Happy new year everyone.

I think history has shown that it is important that Inform 7 source code explicitly identify extensions by version. On a practical level, you may change from Windows 10 to Apple computer and be setting up Inform 7 from scratch and forgot what extension version you used last year. For example, reference Bronze source code that skips the version references:

github.com/I7-Standard-Examples … e/story.ni

Include Singing Reloaded by Shin.

Include Locksmith by Emily Short.

Also consider what happens if you have authors in different places working on the same project - and the behavior of the story changes because one has a different version of the extension installed. Testing and fixing interactive fiction can be very time consuming and this is exactly the kind of hair-pulling problem you can run into.

By not having explicit indicators of the extension version - it can be much more difficult to compile years later. And the Inform 7 IDE / compiler environment doesn’t seem to promote a way to have multiple versions of the same .i7x extension installed (side by side in ~/Inform/Extensions ) - except to include them specifically in the IDE materials of this one story. Which the updated Bronze I linked to, does publish a set github.com/I7-Standard-Examples … Extensions since someone has bundled them together. Alas, often one encounters that the entire tree of files is not what gets published.
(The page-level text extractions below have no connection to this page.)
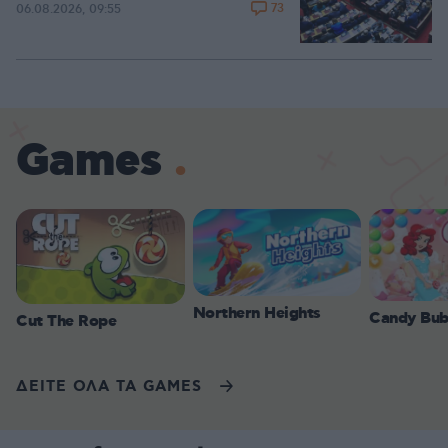
73
06.08.2026, 09:55
Games
Northern Heights
Candy Bub
Cut The Rope
ΔΕΙΤΕ ΟΛΑ ΤΑ GAMES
Even right here on this intfiction.org forum you can encounter source code without extension version references and be perplexed why the 10 line example code fails on your system.
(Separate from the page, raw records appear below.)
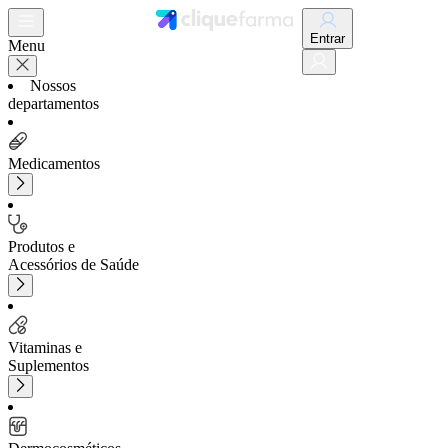
Entrar
Menu
Nossos
departamentos
Medicamentos
Produtos e
Acessórios de Saúde
Vitaminas e
Suplementos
If authors routinely mark exact extension versions - it also makes it easier to research how to update Inform 7 source code to the newer versions of the extension. Often it comes down to finding an obscure posting on the Internet where someone can save you many hours.

Perhaps the Inform 7 IDE could even add a menu option to replace all existing extension references with explicit ones (or put a comment before each one with hash + version). And recommend this step at the start of a Release build (and preference to auto-update source on Release build).

It would almost be ideal that every Release binary file generated by newer versions of Inform 7 compiler include a hash (SHA-256 of the .i7z) manifest of every extension that was used by the compiler (does it do this already?) - so a tool could track popular extensions and their versions. Also include a SHA-256 of the story.ni source itself - who knows if years later some story becomes world famous and someone wants to prove that the original manuscript (story source code) is signed by the author :wink: This list of SHA-256 hashes would be anonymous (not revealing the extension name, only it’s existence) and could also be useful for interpreter app developers to workaround specific bugs or quirks in stories at run-time. Like manuscripts or screen plays, Inform 7 authorship has proven to often have a long lifetime - and people can come along later to do language translations or even recompile from z-code to glulx.